Task directions: Only the pictures stay out; every record is to be quoted exactly.

[Extracted page text data]
=== Section Start ===

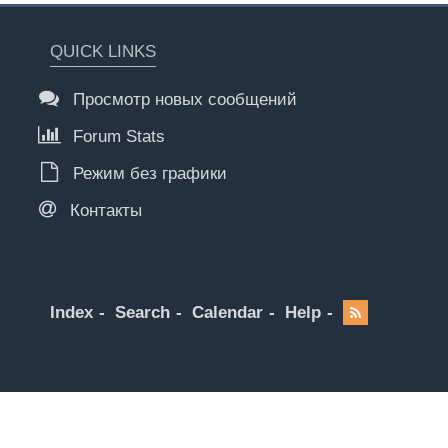
QUICK LINKS
Просмотр новых сообщений
Forum Stats
Режим без графики
Контакты
Index
Search
Calendar
Help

=== Section End ===

Expected answer:
QUICK LINKS
Просмотр новых сообщений
Forum Stats
Режим без графики
Контакты
Index
Search
Calendar
Help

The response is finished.